One thing to note, is that the amount of states guessed correctly actually goes up if we add more input variables. In this case, we will add the standard deviation values. Even though the MSE for this model is worse than the previous one, it predicted the outcomes more accurately.
fit_linear = lm(cbind(vote_percent.biden, vote_percent.trump) ~ biden_mean_sentiment + trump_mean_sentiment + both_mean_sentiment + biden_sd_sentiment + trump_sd_sentiment + both_sd_sentiment, data = training_set)
map_linear_model(fit_linear, test_set)
I suspect this could be due to the fact that as we add more input variables, the predictions become more “exaggerated” in the correct direction. So even though the predicted value is further from the actual value, it is further in the correct direction. This is just a guess, though.

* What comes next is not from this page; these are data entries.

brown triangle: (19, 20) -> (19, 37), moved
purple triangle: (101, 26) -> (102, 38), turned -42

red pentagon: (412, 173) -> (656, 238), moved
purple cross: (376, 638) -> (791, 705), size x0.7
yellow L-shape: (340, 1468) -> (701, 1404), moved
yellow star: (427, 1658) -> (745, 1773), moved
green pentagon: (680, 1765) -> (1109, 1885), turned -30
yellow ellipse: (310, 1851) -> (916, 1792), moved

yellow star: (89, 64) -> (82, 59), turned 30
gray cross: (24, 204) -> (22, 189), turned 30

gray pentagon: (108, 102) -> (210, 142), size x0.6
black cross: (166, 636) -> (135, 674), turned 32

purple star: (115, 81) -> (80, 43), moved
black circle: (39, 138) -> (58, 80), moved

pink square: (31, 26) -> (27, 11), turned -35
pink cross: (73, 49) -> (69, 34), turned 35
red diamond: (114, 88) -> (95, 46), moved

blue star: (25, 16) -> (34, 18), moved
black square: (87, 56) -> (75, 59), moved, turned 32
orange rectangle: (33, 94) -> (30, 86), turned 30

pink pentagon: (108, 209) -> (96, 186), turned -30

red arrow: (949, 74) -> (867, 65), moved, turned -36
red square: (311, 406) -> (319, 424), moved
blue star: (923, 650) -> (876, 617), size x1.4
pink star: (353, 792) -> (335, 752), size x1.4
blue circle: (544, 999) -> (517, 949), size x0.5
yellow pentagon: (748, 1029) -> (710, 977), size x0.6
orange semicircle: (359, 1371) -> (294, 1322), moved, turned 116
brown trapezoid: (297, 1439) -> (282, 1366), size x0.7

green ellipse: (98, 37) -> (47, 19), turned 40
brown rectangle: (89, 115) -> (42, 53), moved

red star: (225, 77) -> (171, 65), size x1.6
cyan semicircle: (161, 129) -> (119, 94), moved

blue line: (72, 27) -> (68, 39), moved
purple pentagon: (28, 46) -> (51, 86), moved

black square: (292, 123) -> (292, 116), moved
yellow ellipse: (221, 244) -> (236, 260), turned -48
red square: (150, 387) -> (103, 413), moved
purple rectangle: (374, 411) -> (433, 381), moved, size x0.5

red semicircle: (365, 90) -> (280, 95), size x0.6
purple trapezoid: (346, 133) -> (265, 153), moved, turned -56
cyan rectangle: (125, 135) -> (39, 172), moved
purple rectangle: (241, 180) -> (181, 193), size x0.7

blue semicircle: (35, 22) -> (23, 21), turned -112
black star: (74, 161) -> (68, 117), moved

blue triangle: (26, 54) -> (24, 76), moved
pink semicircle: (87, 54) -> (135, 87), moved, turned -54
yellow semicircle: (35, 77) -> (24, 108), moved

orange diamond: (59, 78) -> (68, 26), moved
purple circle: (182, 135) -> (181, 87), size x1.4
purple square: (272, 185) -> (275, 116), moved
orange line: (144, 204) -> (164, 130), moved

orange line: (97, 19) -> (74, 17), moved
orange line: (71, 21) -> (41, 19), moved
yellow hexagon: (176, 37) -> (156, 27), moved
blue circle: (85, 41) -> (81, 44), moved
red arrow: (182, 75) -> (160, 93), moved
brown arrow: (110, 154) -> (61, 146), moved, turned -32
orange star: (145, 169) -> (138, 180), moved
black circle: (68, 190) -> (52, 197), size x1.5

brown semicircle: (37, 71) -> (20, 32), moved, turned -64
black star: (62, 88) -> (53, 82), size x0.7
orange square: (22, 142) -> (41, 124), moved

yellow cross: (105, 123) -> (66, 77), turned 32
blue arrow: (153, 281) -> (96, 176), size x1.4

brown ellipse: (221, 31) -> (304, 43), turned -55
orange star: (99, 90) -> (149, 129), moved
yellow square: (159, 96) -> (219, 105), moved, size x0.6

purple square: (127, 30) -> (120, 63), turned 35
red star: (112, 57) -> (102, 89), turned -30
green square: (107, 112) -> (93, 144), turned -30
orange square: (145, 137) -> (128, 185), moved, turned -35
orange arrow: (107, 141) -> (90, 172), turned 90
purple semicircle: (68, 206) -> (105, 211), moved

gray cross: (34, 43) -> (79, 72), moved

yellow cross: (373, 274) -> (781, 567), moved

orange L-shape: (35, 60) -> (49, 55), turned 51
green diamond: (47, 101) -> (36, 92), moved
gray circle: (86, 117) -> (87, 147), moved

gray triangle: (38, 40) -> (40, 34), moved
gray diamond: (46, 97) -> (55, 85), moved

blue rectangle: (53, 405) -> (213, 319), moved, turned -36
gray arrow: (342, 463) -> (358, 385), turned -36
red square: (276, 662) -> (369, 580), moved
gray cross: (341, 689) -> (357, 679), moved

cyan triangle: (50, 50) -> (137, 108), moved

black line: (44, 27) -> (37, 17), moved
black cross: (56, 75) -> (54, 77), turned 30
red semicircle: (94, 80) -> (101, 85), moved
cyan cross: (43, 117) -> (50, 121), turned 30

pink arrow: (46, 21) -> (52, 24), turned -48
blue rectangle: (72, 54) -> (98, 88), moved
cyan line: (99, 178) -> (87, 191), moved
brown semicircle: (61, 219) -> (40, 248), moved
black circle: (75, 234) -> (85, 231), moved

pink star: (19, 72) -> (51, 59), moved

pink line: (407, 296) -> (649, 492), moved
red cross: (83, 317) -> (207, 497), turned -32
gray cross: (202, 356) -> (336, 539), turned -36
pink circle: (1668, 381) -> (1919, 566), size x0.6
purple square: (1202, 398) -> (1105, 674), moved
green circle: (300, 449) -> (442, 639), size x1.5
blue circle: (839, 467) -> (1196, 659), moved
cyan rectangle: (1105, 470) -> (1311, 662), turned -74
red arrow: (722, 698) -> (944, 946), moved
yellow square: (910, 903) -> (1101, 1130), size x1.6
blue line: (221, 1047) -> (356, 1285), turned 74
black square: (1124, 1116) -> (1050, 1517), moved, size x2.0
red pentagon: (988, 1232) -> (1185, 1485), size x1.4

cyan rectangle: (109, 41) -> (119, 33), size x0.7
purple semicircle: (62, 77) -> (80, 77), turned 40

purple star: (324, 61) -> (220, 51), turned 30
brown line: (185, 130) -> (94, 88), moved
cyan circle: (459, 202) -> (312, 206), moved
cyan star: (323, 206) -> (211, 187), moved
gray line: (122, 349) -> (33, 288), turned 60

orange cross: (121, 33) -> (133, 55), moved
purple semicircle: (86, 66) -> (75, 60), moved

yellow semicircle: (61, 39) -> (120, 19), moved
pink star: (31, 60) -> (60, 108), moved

I hope to expand on this more in the future by analyzing the actual emotional sentiment (anger, sadness, happiness) present in these tweets and generate some visualizations from that. It would be interesting to see if the specific emotional sentiment could improve our linear model accuracy. Additionally, I would like to try to separate the sentiment values into categories such as very negative, somewhat negative, neutral, somewhat positive, and very positive. Then, I would count the amount of tweets in each category and use that as input for the linear model.